Google told employees that they will lose pay and eventually get fired if they do not comply with the company’s vaccine rules and upload their vaccination proof to a central database.
Earlier, a group of employees signed a manifesto opposing the rule.
According to a memo to employees, Google’s leadership told employees they had until December 3 to upload documentation showing proof of vaccination to the database.
After the deadline, the company said it would begin contacting employees who had not uploaded their vaccination status and those whose exemptions had been declined.
The memo further states that employees who will not have complied with the rules by January 18 will go on “paid administrative leave” for a month, then “unpaid personal leave” for six months, then termination.
Google’s vaccine mandate came after the Biden administration announced that companies with more than 100 employees should implement vaccine mandates or regular testing by January 19, something that has been challenged in court.
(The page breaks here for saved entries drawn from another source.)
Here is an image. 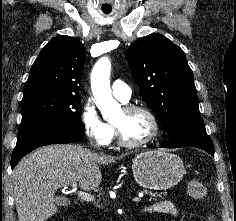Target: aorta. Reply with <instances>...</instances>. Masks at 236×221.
Here are the masks:
<instances>
[{
  "mask_svg": "<svg viewBox=\"0 0 236 221\" xmlns=\"http://www.w3.org/2000/svg\"><path fill=\"white\" fill-rule=\"evenodd\" d=\"M97 66L102 70L101 81L99 83L92 81V90L97 102V106L105 118H114L120 116L122 114L121 106L112 97L110 88L109 75L111 63L108 58L104 57L98 61Z\"/></svg>",
  "mask_w": 236,
  "mask_h": 221,
  "instance_id": "obj_1",
  "label": "aorta"
}]
</instances>
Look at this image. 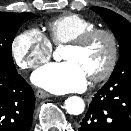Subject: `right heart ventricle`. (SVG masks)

The order was halted by a federal court in November. Still, Google is proceeding as if the order is still valid, and requiring its more than 150,000 employees to upload their status.
“We expect that almost all roles at Google in the US will fall within the scope of the executive order,” Google’s memo said.
“Anyone entering a Google building must be fully vaccinated or have an approved accommodation that allows them to work or come onsite,” the company said. Google will not accept regular negative tests as an alternative to vaccination.
Not all Google employees have accepted the mandate. Hundreds of them signed a manifesto opposing the mandate, for several reasons including that it was required for employees who work remotely and those that do not directly engage with the federal government.
Google appears to have responded to the manifesto. In the latest guidance, the company included several options for those who do not want to get vaccinated. They can request religious and medical exemptions or choose to “permanently work remotely” if they do not engage with federal government contracts.